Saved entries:
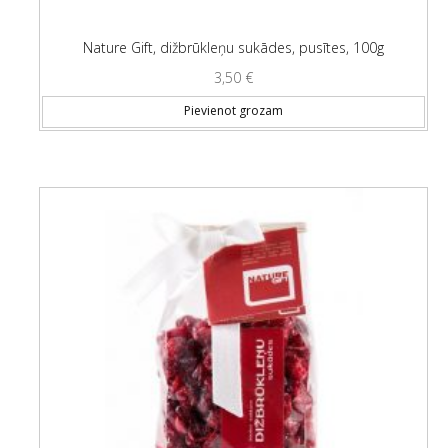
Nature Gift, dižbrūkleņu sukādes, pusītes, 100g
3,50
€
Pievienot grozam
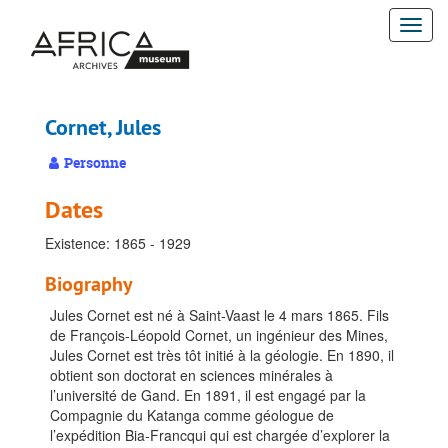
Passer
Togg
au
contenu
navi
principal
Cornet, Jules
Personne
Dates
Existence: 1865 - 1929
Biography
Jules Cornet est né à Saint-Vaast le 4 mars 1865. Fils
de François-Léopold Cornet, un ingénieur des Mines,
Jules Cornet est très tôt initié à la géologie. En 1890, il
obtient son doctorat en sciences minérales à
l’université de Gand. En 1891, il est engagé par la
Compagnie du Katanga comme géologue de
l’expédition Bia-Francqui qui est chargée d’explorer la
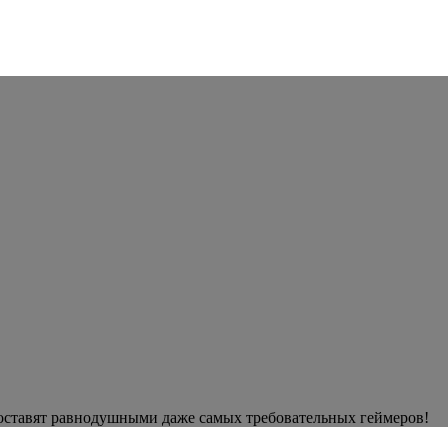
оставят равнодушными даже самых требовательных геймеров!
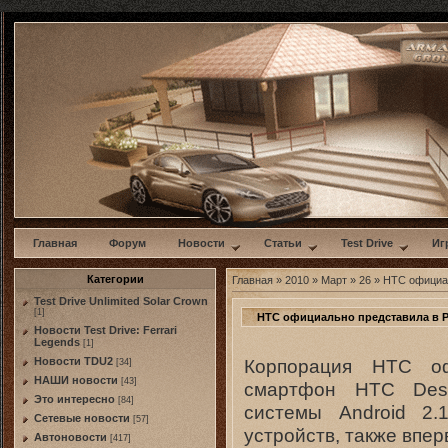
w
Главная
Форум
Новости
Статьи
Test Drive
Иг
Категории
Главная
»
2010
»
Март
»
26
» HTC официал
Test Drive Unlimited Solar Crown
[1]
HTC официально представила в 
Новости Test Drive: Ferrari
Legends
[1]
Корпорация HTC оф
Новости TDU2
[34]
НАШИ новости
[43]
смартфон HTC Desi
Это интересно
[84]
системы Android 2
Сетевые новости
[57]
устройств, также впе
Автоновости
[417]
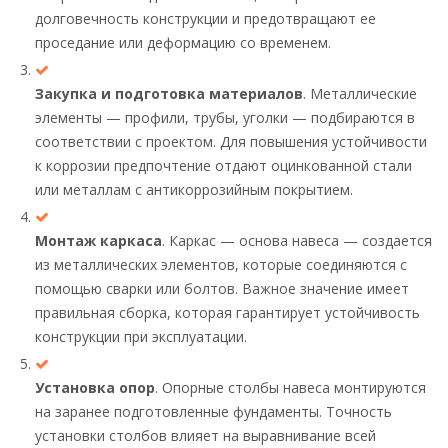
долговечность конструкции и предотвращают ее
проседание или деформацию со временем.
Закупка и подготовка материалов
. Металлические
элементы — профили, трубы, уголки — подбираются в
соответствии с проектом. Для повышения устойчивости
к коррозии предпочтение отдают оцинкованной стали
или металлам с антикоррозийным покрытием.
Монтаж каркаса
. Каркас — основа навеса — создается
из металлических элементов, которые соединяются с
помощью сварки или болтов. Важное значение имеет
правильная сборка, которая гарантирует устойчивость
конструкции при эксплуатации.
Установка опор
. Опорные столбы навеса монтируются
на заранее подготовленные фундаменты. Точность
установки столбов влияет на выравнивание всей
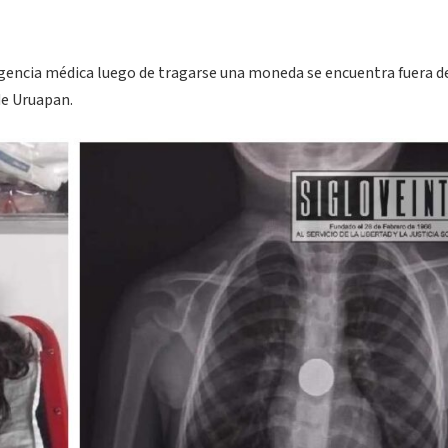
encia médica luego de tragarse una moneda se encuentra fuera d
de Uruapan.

■ **Goal of the exercise**: Report the lines above that contain "Drive".

■ **Solution to the problem**:
Test Drive
Test Drive Unlimited Solar Crown
Новости Test Drive: Ferrari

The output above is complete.